▸ **What to produce**:
From first line to last, copy the listing exactly and omit its pictures.

***** Records to process *****

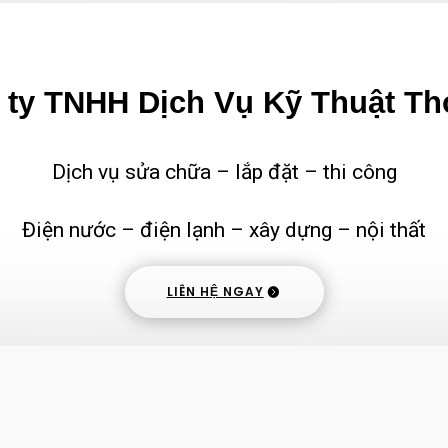
ty TNHH Dịch Vụ Kỹ Thuật Th
Dịch vụ sửa chữa – lắp đặt – thi công
Điện nước – điện lạnh – xây dựng – nội thất
LIÊN HỆ NGAY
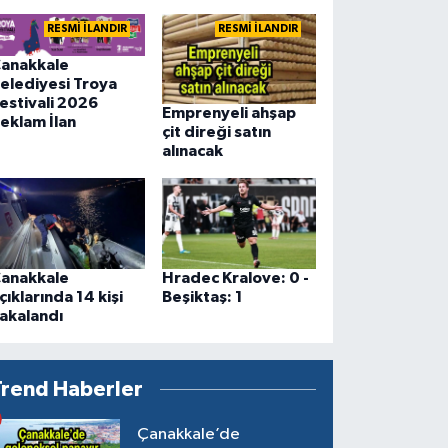
RESMİ İLANDIR
RESMİ İLANDIR
anakkale
elediyesi Troya
estivali 2026
Emprenyeli ahşap
eklam İlan
çit direği satın
alınacak
anakkale
Hradec Kralove: 0 -
çıklarında 14 kişi
Beşiktaş: 1
akalandı
Trend Haberler
Çanakkale’de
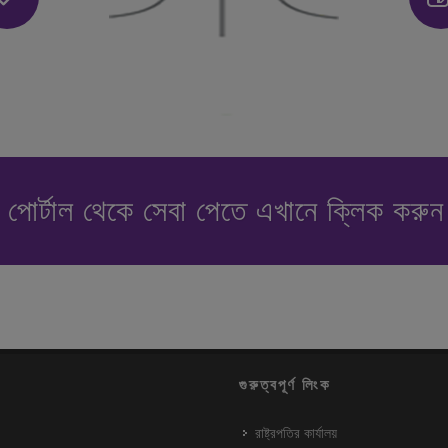
পোর্টাল থেকে সেবা পেতে এখানে ক্লিক করু
গুরুত্বপূর্ণ লিংক
রাষ্ট্রপতির কার্যালয়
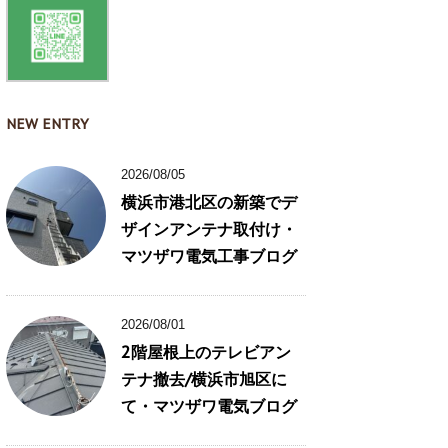
NEW ENTRY
2026/08/05
横浜市港北区の新築でデ
ザインアンテナ取付け・
マツザワ電気工事ブログ
2026/08/01
2階屋根上のテレビアン
テナ撤去/横浜市旭区に
て・マツザワ電気ブログ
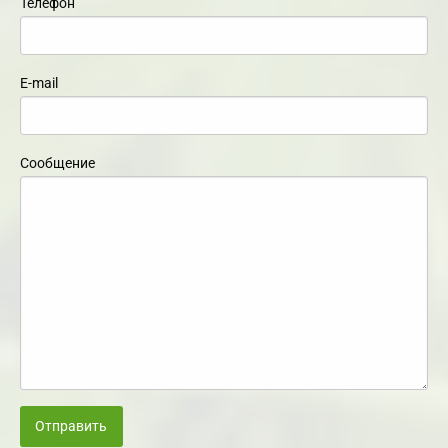
Телефон
E-mail
Сообщение
Отправить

*****

▸ **Response to this exercise**:
ty TNHH Dịch Vụ Kỹ Thuật Th
Dịch vụ sửa chữa – lắp đặt – thi công
Điện nước – điện lạnh – xây dựng – nội thất
LIÊN HỆ NGAY
RESMİ İLANDIR
RESMİ İLANDIR
anakkale
elediyesi Troya
estivali 2026
Emprenyeli ahşap
eklam İlan
çit direği satın
alınacak
anakkale
Hradec Kralove: 0 -
çıklarında 14 kişi
Beşiktaş: 1
akalandı
Trend Haberler
Çanakkale’de
পোর্টাল থেকে সেবা পেতে এখানে ক্লিক করু
গুরুত্বপূর্ণ লিংক
রাষ্ট্রপতির কার্যালয়
NEW ENTRY
2026/08/05
横浜市港北区の新築でデ
ザインアンテナ取付け・
マツザワ電気工事ブログ
2026/08/01
2階屋根上のテレビアン
テナ撤去/横浜市旭区に
て・マツザワ電気ブログ
Телефон
E-mail
Сообщение
Отправить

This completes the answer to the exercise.